Article published on the 2009-06-20 Latest update 2009-06-20 10:43 TU
People pray at a mass grave of victims of air strikes in the village of Garni killed 5 May 2009
"Not applying all of that guidance likely resulted in civilian casualties," said a summary of the internal investigation published by US Central Command Friday.
US Marines were called in to assist Afghan security forces battling about 300 Taliban near the village of Gerani in Farah province. According to the report, during the several-hour-long intense battle, US air crews and ground troops followed the rules and orders of armed conflict but three B-1 bomber air strikes did not.
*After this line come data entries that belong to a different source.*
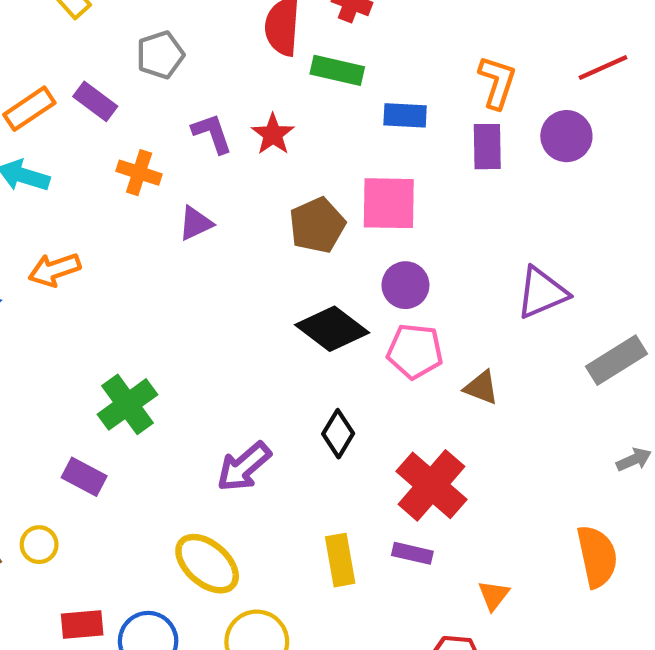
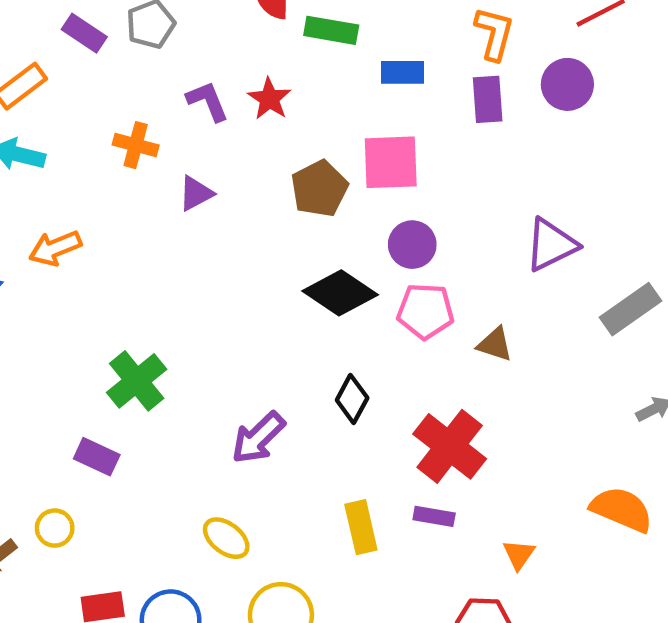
purple rectangle: (95, 101) -> (84, 33), moved
orange semicircle: (597, 556) -> (622, 509), turned -52
yellow ellipse: (207, 564) -> (226, 538), size x0.7

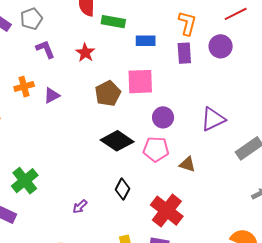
purple L-shape: (208, 101) -> (45, 49), moved
orange cross: (136, 145) -> (24, 87), moved, turned -30
purple circle: (412, 245) -> (163, 117), moved
purple arrow: (258, 438) -> (80, 207), size x0.6

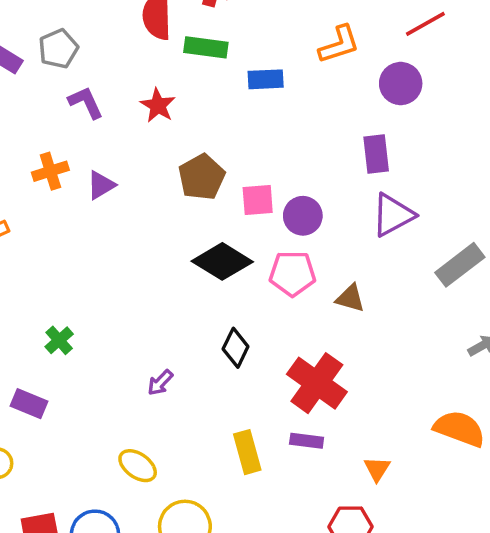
orange L-shape: (187, 23) -> (339, 44), turned 60
purple rectangle: (184, 53) -> (376, 154), moved
pink square: (140, 82) -> (258, 200), moved, size x0.7
green cross: (25, 181) -> (59, 340), size x0.6

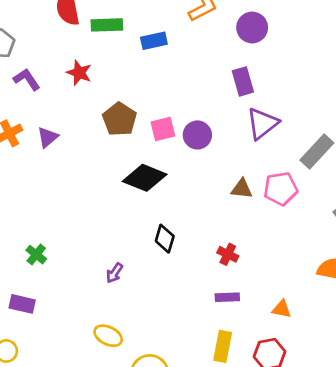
pink pentagon: (293, 273) -> (281, 189), moved
red cross: (317, 383) -> (228, 254), size x0.5
yellow rectangle: (247, 452) -> (223, 346), moved, turned 36
orange triangle: (377, 469) -> (282, 309), turned -42

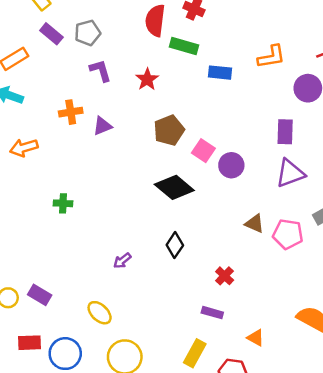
pink square: (163, 129) -> (203, 151), turned 30
green cross: (36, 255) -> (63, 203), moved, turned 36
purple rectangle: (22, 304) -> (40, 295), moved

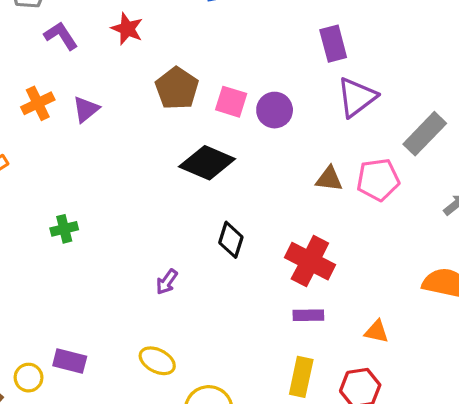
red cross: (225, 276) -> (310, 261), size x1.8

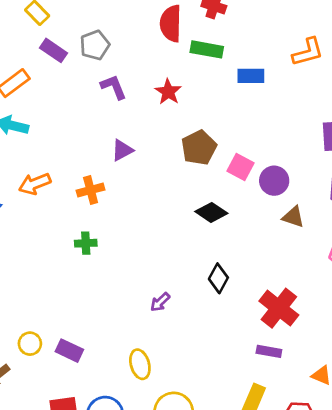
orange cross: (38, 103) -> (91, 190), moved
black diamond: (207, 163) -> (211, 212), size x0.7
brown triangle: (329, 179) -> (293, 217), moved
yellow ellipse: (157, 361) -> (140, 364), turned 36
yellow circle: (29, 378) -> (30, 344), moved

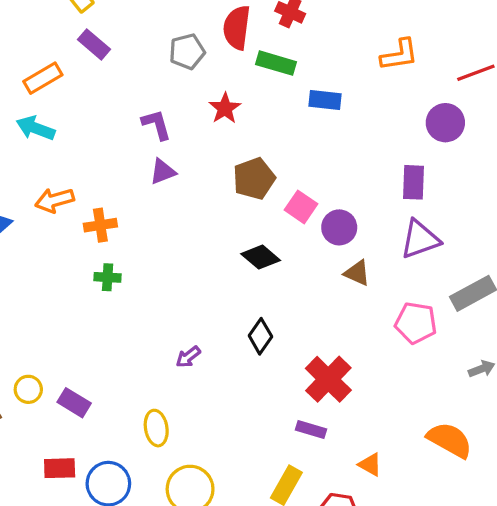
gray pentagon: (95, 45) -> (187, 52), moved
orange L-shape: (308, 52) -> (399, 55), moved
purple L-shape: (114, 87) -> (156, 125), moved
orange cross: (91, 190) -> (100, 225), moved

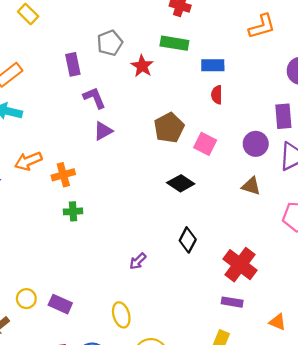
red semicircle: (237, 28) -> (217, 95), moved, size x0.6
purple rectangle: (94, 44) -> (73, 64), moved, turned 45
red star: (225, 108) -> (142, 66), moved
purple circle: (339, 227) -> (256, 144), moved

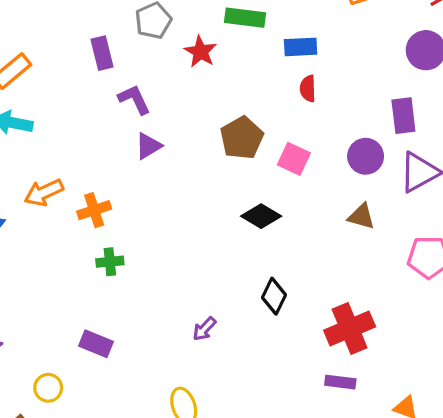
red cross: (240, 265) -> (350, 328), turned 32
purple rectangle: (60, 304) -> (96, 344), moved

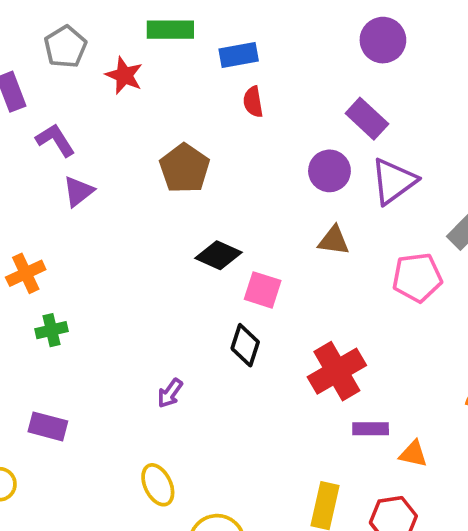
purple rectangle: (403, 116) -> (367, 119), turned -33
pink square: (294, 159) -> (263, 290), moved
purple rectangle: (340, 382) -> (371, 429), moved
The three strikes were on targets that the crews and the ground commander believed to be insurgent forces, based on intelligence reports, but this was not confirmed, according to the report.
"The inability to discern the presence of civilians and assess the potential collateral damage of those strikes is inconsistent with the US government's objective of providing security and safety for the Afghan people," the report said.
The report called for military personnel to revise combat rules to avoid civilian casualties, but not call for prosecution of any military personnel.
The military investigation concluded that 70 Taliban fighters were killed and 26 civilians, though more civilians could have been killed. The Afghan government says there were 140 civilian deaths.
The civilian deaths have angered Afghans, and President Hamdi Karzai has demanded an end to air strikes by the NATO-led forces.
Meanwhile, Saturday a soldier from the coalition was killed in a bomb explosion in the south of the country, and two other foreign soldiers also died, according to a statement from the International Security Assistance Force.
There are nearly 90,000 foreign troops based in Afghanistan.